Real World F# Programming Part 2: Types

Ran into a situation last week that showed some more of the differences facing OO programmers moving to F#.

So I’ve got two directories. The program’s job is to take the files from one directory, do some stuff, then put the new file into the destination directory. This is a fairly common pattern.

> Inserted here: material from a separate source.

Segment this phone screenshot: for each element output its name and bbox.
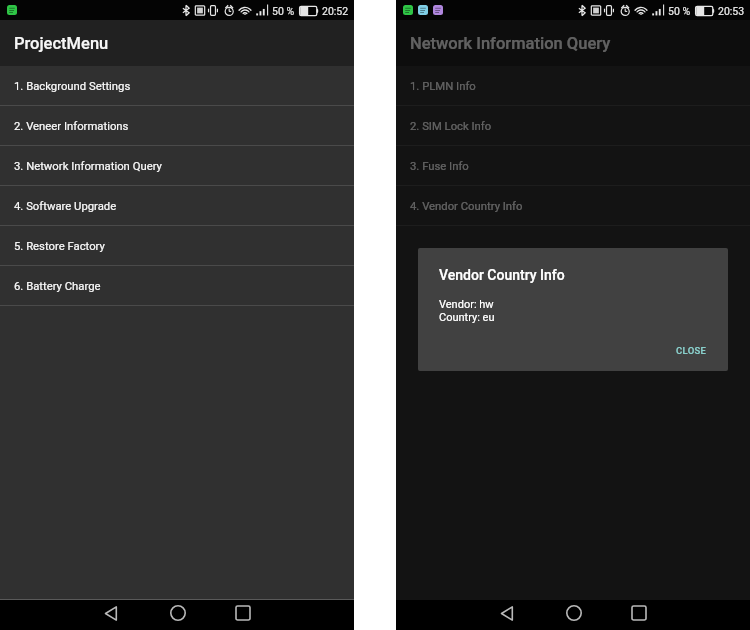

To kick things off, I find the files. Then I try to figure out which files are in the source directory but not in the destination directory. Those are the ones I need to process. The code goes something like this:

doStuff, the initial version
  1. let doStuff (opts:RipProcessedPagesProgramConfig) =
  2.     let sourceDir = new System.IO.DirectoryInfo(opts.sourceDirectory.parameterValue)
  3.     let filesThatMightNeedProcessing = sourceDir.GetFiles()
  4.     let targetDir = new System.IO.DirectoryInfo(opts.destinationDirectory.parameterValue)
  5.     let filesAlreadyProcessed = targetDir.GetFiles()
  6.     let filesToProcess = filesThatMightNeedProcessing |> Array.filter(fun x->
  7.         (filesAlreadyProcessed |> Array.exists(fun y->x.Name=y.Name)
  8.         )
  9.     )
  10.     // DO THE "REAL WORK" HERE
  11.     printfn "%i files to process" filesToProcess.Length
  12.     ()

So I plopped this code into a couple of apps I’ll code later, then I went to work on something else for a while. Since it’s all live — but not necessarily visible to anybody — a few days later I took a look to see if the app thought it had any files to process.

It did not.

Now, of course, I can see that my Array.filter is actually backwards. I want to take the filesThatMightNeedProcessing and eliminate the filesAlreadyProcessed. What’s remaining are the filesToProcess. Instead, I check to see if the second set exists in the first. It does not, so the program never thinks there is anything to do. Instead of Array.exists, I really need something like Array.doesNotExist.

So is this a bug?

I’m not trying to be cute here, but I think that’s a matter of opinion. It’s like writing SQL. I described a transform. The computer ran it correctly. Did I describe the correct transform? Nope. But the code itself is acting correctly. I simply don’t know how many files might need processing. There is no way to add a test in here. Tests, in this case, would exist at the Operating System/DevOps level. So let’s put off testing for a bit, because it shouldn’t happen here. If your description of a transform is incorrect, it’s just incorrect.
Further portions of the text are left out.